Should implicit classes always extend AnyVal?

Luigi Plinge picture Luigi Plinge · Feb 18, 2013 · Viewed 10.5k times · Source

Say I'm writing an extension method

implicit class EnhancedFoo(foo: Foo) {
  def bar() { /* ... */ }
}

Should you always include extends AnyVal in the class defininition? Under what circumstances would you not want to make an implicit class a value class?

Answer

Alexey Romanov picture Alexey Romanov · Feb 18, 2013

Let's look at the limitations listed for value classes and think when they may not be suitable for implicit classes:

  1. "must have only a primary constructor with exactly one public, val parameter whose type is not a value class." So if the class you are wrapping is itself a value class, you can't use an implicit class as a wrapper, but you can do this:

    // wrapped class
    class Meters(val value: Int) extends AnyVal { ... }
    
    // wrapper
    class RichMeters(val value: Int) extends AnyVal { ... }
    
    object RichMeters { 
      implicit def wrap(m: Meter) = new RichMeter(m.value)
    }
    

    If your wrapper has implicit parameters as well, you can try to move them to the method declarations. I.e. instead of

    implicit class RichFoo[T](foo: Foo[T])(implicit ord: Ordering[T]) {
      def bar(otherFoo: Foo[T]) = // something using ord
    }
    

    you have

    implicit class RichFoo[T](foo: Foo[T]) extends AnyVal {
      def bar(otherFoo: Foo[T])(implicit ord: Ordering[T]) = // something using ord
    }
    
  2. "may not have specialized type parameters." You may want the wrapper to be specialized when wrapping a class which itself has specialized type parameters.

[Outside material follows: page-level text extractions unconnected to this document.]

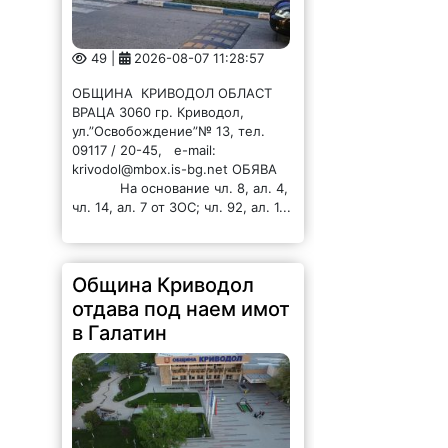
49 |
2026-08-07 11:28:57
ОБЩИНА КРИВОДОЛ ОБЛАСТ
ВРАЦА 3060 гр. Криводол,
ул.”Освобождение”№ 13, тел.
09117 / 20-45, e-mail:
krivodol@mbox.is-bg.net ОБЯВА
На основание чл. 8, ал. 4,
чл. 14, ал. 7 от ЗОС; чл. 92, ал. 1...
Община Криводол
отдава под наем имот
в Галатин
59 |
2026-08-07 11:27:20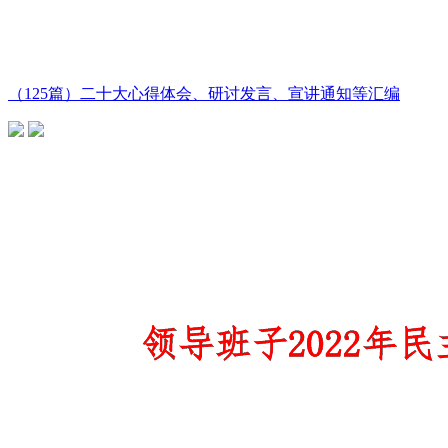
（125篇）二十大心得体会、研讨发言、宣讲通知等汇编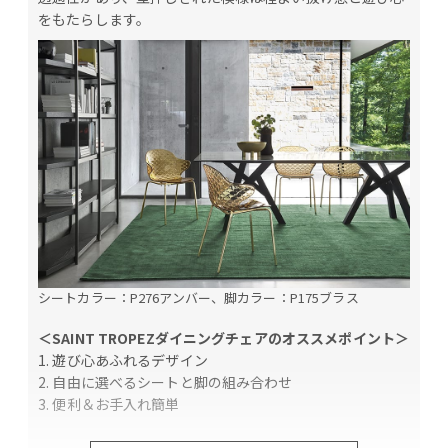
をもたらします。
シートカラー：P276アンバー、脚カラー：P175ブラス
＜SAINT TROPEZダイニングチェアのオススメポイント＞
1. 遊び心あふれるデザイン
2. 自由に選べるシートと脚の組み合わせ
3. 便利＆お手入れ簡単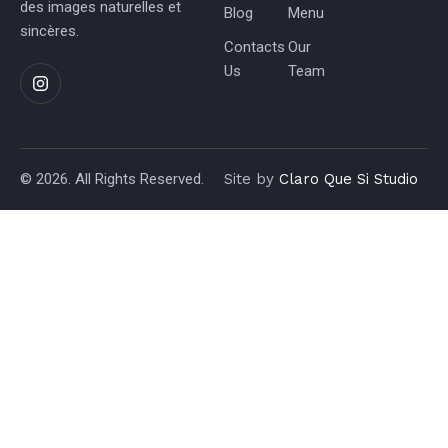
des images naturelles et
Blog
Menu
sincères.
Contacts
Our
Us
Team
© 2026. All Rights Reserved.
Site by
Claro Que Si Studio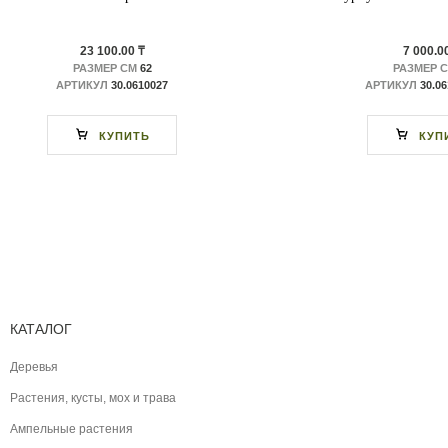
23 100.00 ₸
7 000.0
РАЗМЕР СМ
62
РАЗМЕР 
АРТИКУЛ
30.0610027
АРТИКУЛ
30.0
КУПИТЬ
КУП
КАТАЛОГ
Деревья
Растения, кусты, мох и трава
Ампельные растения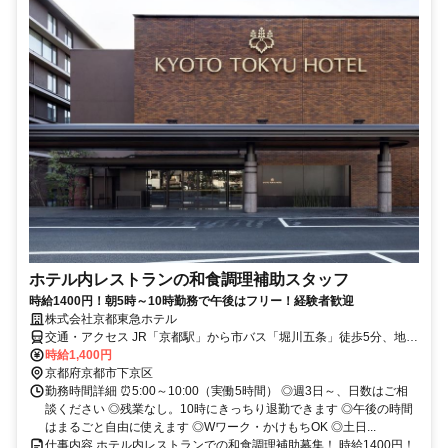
ホテル内レストランの和食調理補助スタッフ
時給1400円！朝5時～10時勤務で午後はフリー！経験者歓迎
株式会社京都東急ホテル
交通・アクセス JR「京都駅」から市バス「堀川五条」徒歩5分、地下
鉄「五条駅」徒歩8分⭐自転車・原付通勤OK
時給1,400円
京都府京都市下京区
勤務時間詳細 ⏰5:00～10:00（実働5時間） ◎週3日～、日数はご相
談ください ◎残業なし。10時にきっちり退勤できます ◎午後の時間
はまるごと自由に使えます ◎Wワーク・かけもちOK ◎土日...
仕事内容 ホテル内レストランでの和食調理補助募集！ 時給1400円！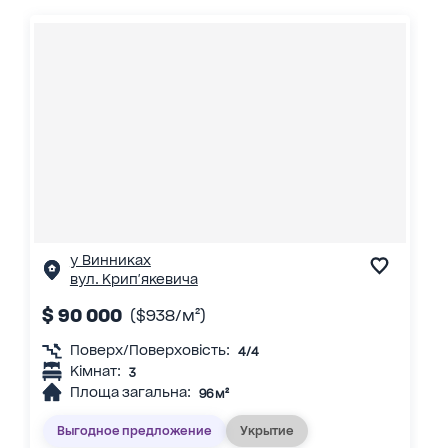
у Винниках
вул. Крип'якевича
$ 90 000
($938/м²)
Поверх/Поверховість:
4/4
Кімнат:
3
Площа загальна:
96 м²
Выгодное предложение
Укрытие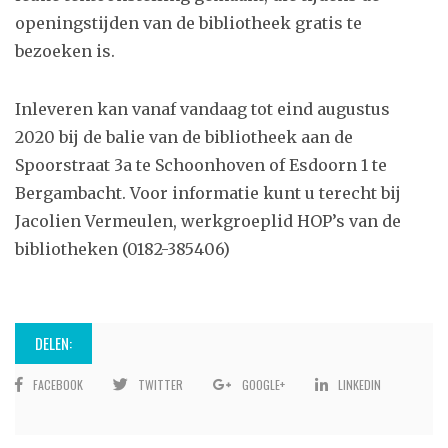
openingstijden van de bibliotheek gratis te
bezoeken is.
Inleveren kan vanaf vandaag tot eind augustus
2020 bij de balie van de bibliotheek aan de
Spoorstraat 3a te Schoonhoven of Esdoorn 1 te
Bergambacht. Voor informatie kunt u terecht bij
Jacolien Vermeulen, werkgroeplid HOP’s van de
bibliotheken (0182-385406)
DELEN:
FACEBOOK
TWITTER
GOOGLE+
LINKEDIN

  3. "may not have nested or local classes, traits, or objects" Again, something which may well be useful for implementing a wrapper.
  4. "may not define a equals or hashCode method." Irrelevant, since implicit classes also shouldn't have equals/hashCode.
  5. "must be a top-level class or a member of a statically accessible object" This is also where you'd normally define implicit classes, but not required.
  6. "can only have defs as members. In particular, it cannot have lazy vals, vars, or vals as members." Implicit classes can have all of those, though I can't think of a sensible usecase for vars or lazy vals.
  7. "cannot be extended by another class." Again, implicit classes can be extended, but there is probably no good reason to.

In addition, making your implicit class a value class could possibly change some behavior of code using reflection, but reflection shouldn't normally see implicit classes.

If your implicit class does satisfy all of those limitations, I can't think of a reason not to make it a value class.